Research shows that, on average, women tend to have a stronger negativity bias, as shown by their more intense reactions to images of mutilations, dead bodies and other highly unpleasant subject matter. In contrast, "males exhibit a smaller negativity bias, possibly encouraging more risk-taking behaviors," Norris wrote in her review paper.
In hunter-gatherer societies, men were expected to venture out to explore and to protect the group, she said. "They might need to be a little less careful, a bit more curious," Norris said.
• Negativity bias can sometimes be useful
Negativity gets a bad rap, but it can be useful, Ledgerwood said: "Negative feelings contain information."
Focusing on negative feelings can spur us to solve problems and do things differently, said Emma McAdam, a licensed marriage and family therapist in Provo, Utah.
However, people with "a very high negativity bias" are in danger of "extremely high levels of anxiety," Norris said.
• How to manage negativity bias It is harder for people to shift away from negative thinking than positive thinking, Ledgerwood said.
"Our research shows that once people think about negative information, that way of thinking about it tends to stick in our minds and resists subsequent attempts to change it," Ledgerwood said.
Knowing about the negativity bias won't fix things, she said.
Instead, Ledgerwood recommends that we "channel the negativity into some kind of productive action." Also, she said, try to balance - not substitute - negativity even with simple measures such as going for a walk.
"It's important to do both," she said. "If you just lean into the information contained in the negative and use it to motivate yourself into action, just doing that won't work. You'll burn out. So we need to also be adding some positivity."
• Here are some research-based ways to manage negativity bias:
• Try to switch your attention to the positive. McAdam said she often sees people mired in negativity. "When they express the problem they're having, they often use language like, 'Everything is awful, the world is worse than it's ever been, my marriage is a complete disaster'," she said.
When our brains default to the negative, we could try to "actively shift our attention to something else because attention is our greatest superpower," McAdam said.
For example, if you're stewing over the belief that your husband can't do anything right because he forgot to wheel out the trash bins, correct your bias by remembering that he just did the laundry, McAdam said. "We have to start noticing it because there is good everywhere around us. We're often blind to that because of our negativity bias," she said.
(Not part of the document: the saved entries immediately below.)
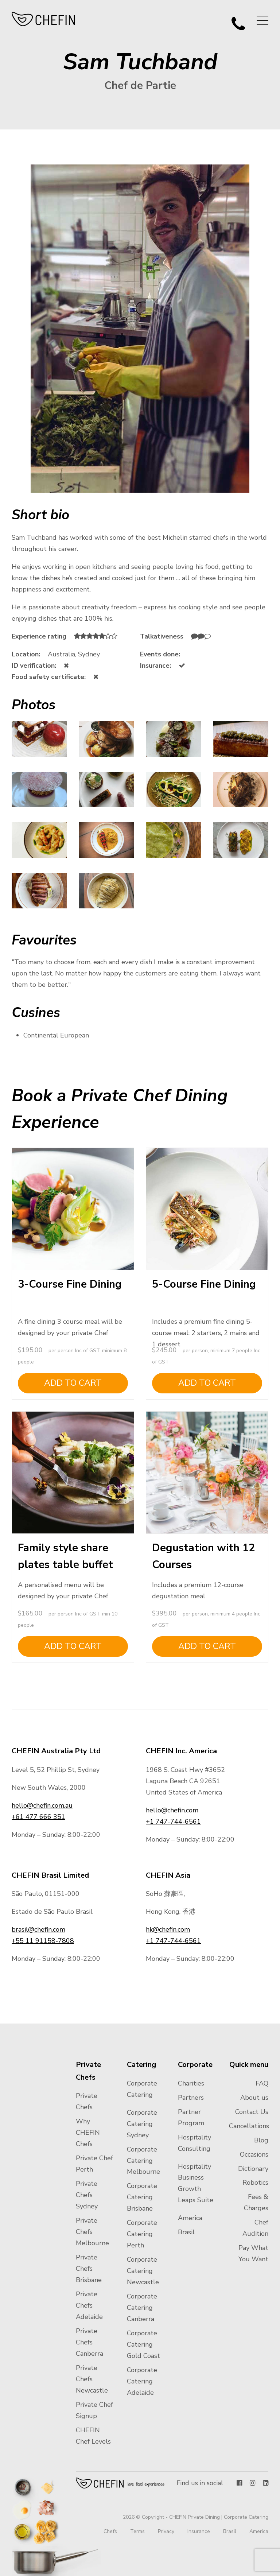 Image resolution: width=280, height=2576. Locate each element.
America (190, 2218)
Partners (191, 2097)
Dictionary (253, 2168)
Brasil (186, 2232)
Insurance (198, 2531)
• Make gratitude a habit. Set a time each day to write down a handful of things for which you are grateful, McAdam said. Naming what you appreciate "is helping to train your brain in a new habit. It's hard at first, and then the more you do it, the easier it gets, the more automatic it gets," Ledgerwood said. It "can substantially boost people's well-being."
• Use the negative to break bad habits. If you want to change a bad habit - such as quitting smoking, drinking less or cutting your sugar intake - go negative. Norris said her research suggests that "increasing how bad we feel in that situation is more effective in creating behavioral change."
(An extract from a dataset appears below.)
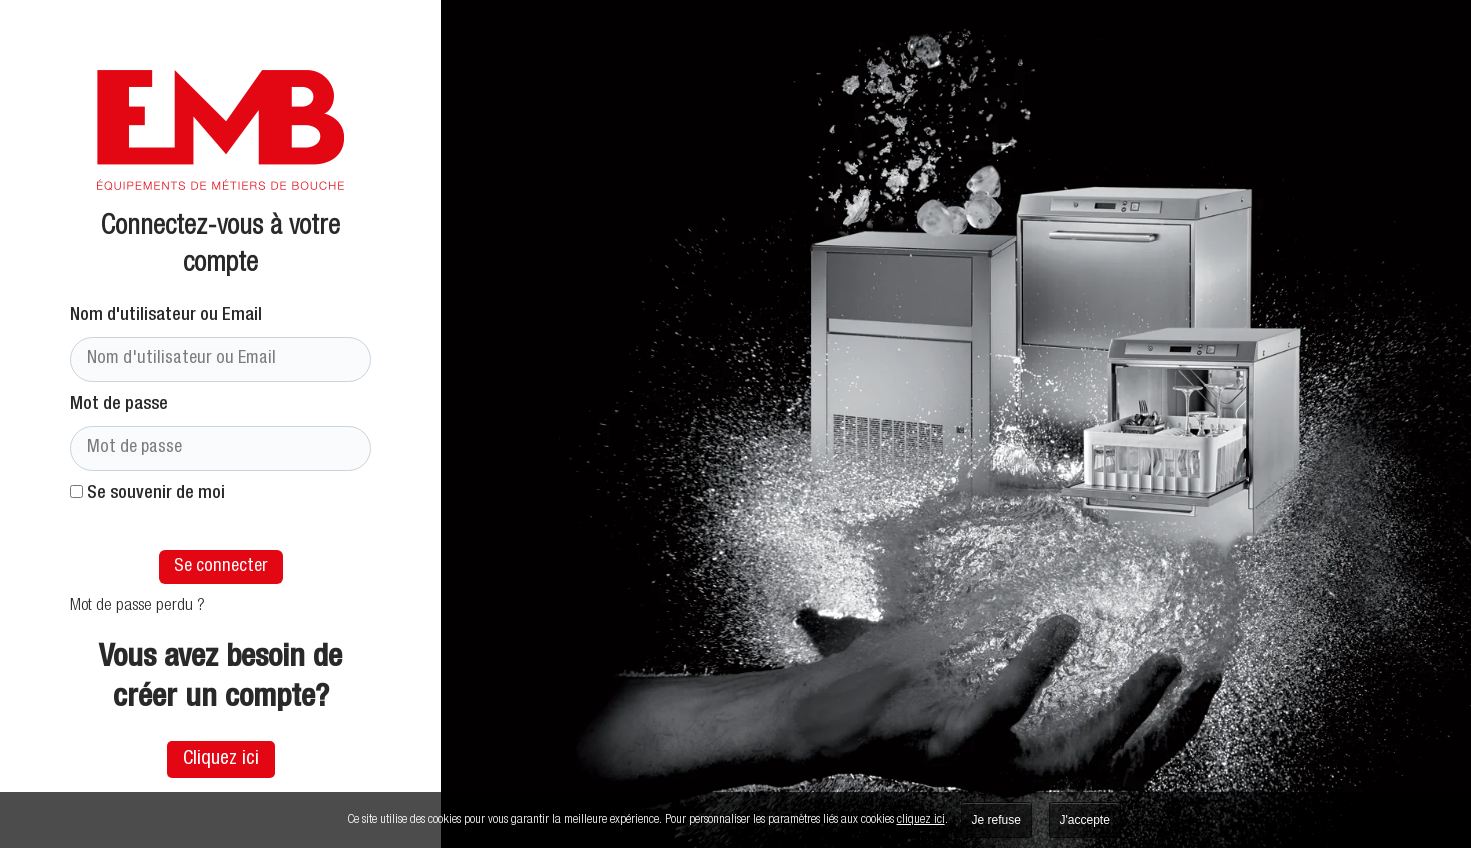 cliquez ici (921, 820)
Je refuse (996, 820)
"If you focus on the fact that cigarettes are addictive, and they smell, and they're giving you cancer and all of these negative consequences, that will help you to decrease that behavior and hopefully to end up quitting," she said.
• Connect with other people in a constructive way. "Sometimes when we're ruminating on negative stuff, we get very self-focused," Ledgerwood said. Finding ways to help others "can be this shortcut to breaking out of that self-focus" and makes us feel better, she said.
On a broader scale, people can channel negative feelings into positive action, Ledgerwood said. "We can use them to say: 'There's a problem. Who else is experiencing this problem? How can I connect with them?'" she said.
"The action part is really important," she said, "for example, with anger, using it as a motivation to do something about what feels unfair."